All lines below containing the string "students" are to be copied.

(Transcribed page contents)

>>>>>

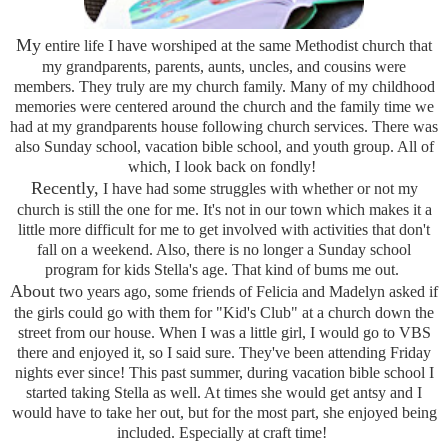
My
entire life I have worshiped at the same Methodist church that
my grandparents, parents, aunts, uncles, and cousins were
members. They truly are my church family. Many of my childhood
memories were centered around the church and the family time we
had at my grandparents house following church services. There was
also Sunday school, vacation bible school, and youth group. All of
which, I look back on fondly!
Recently,
I have had some struggles with whether or not my
church is still the one for me. It's not in our town which makes it a
little more difficult for me to get involved with activities that don't
fall on a weekend. Also, there is no longer a Sunday school
program for kids Stella's age. That kind of bums me out.
About
two years ago, some friends of Felicia and Madelyn asked if
the girls could go with them for "Kid's Club" at a church down the
street from our house. When I was a little girl, I would go to VBS
there and enjoyed it, so I said sure. They've been attending Friday
nights ever since! This past summer, during vacation bible school I
started taking Stella as well. At times she would get antsy and I
would have to take her out, but for the most part, she enjoyed being
included. Especially at craft time!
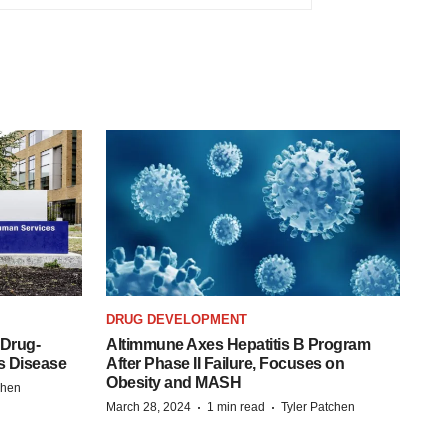
DRUG DEVELOPMENT
 Drug-
Altimmune Axes Hepatitis B Program
s Disease
After Phase II Failure, Focuses on
Obesity and MASH
chen
·
·
March 28, 2024
1 min read
Tyler Patchen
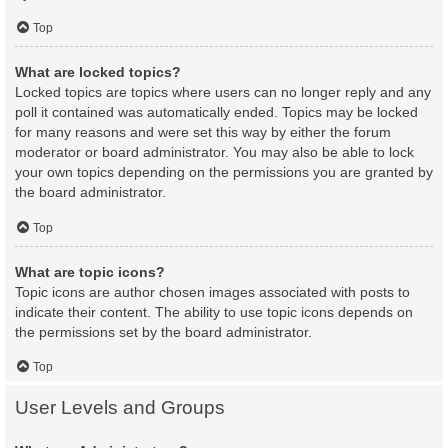
Top
What are locked topics?
Locked topics are topics where users can no longer reply and any
poll it contained was automatically ended. Topics may be locked
for many reasons and were set this way by either the forum
moderator or board administrator. You may also be able to lock
your own topics depending on the permissions you are granted by
the board administrator.
Top
What are topic icons?
Topic icons are author chosen images associated with posts to
indicate their content. The ability to use topic icons depends on
the permissions set by the board administrator.
Top
User Levels and Groups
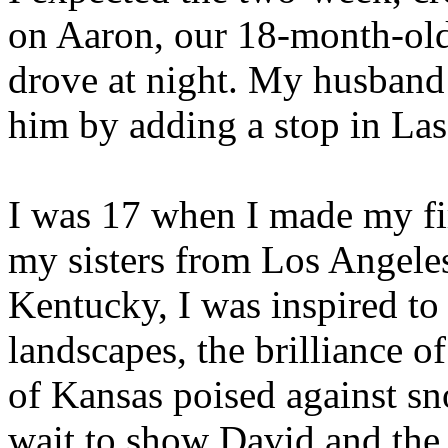
on Aaron, our 18-month-old 
drove at night. My husband
him by adding a stop in Las 
I was 17 when I made my fir
my sisters from Los Angele
Kentucky, I was inspired to w
landscapes, the brilliance o
of Kansas poised against s
wait to show David and the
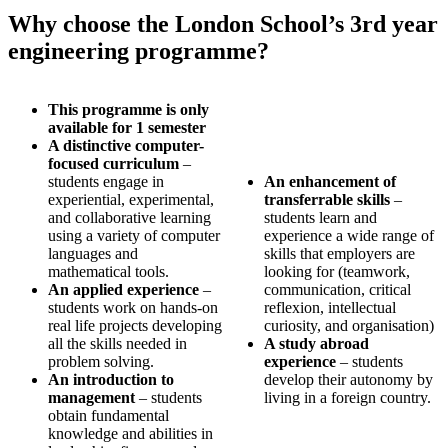
Why choose the London School’s 3rd year
engineering programme?
This programme is only
available for 1 semester
A distinctive computer-
focused curriculum
–
students engage in
An enhancement of
experiential, experimental,
transferrable skills
–
and collaborative learning
students learn and
using a variety of computer
experience a wide range of
languages and
skills that employers are
mathematical tools.
looking for (teamwork,
An applied experience
–
communication, critical
students work on hands-on
reflexion, intellectual
real life projects developing
curiosity, and organisation)
all the skills needed in
A study abroad
problem solving.
experience
– students
An introduction to
develop their autonomy by
management
– students
living in a foreign country.
obtain fundamental
knowledge and abilities in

<<<<<

▶ [RESULT]
students engage in
students learn and
students work on hands-on
– students
– students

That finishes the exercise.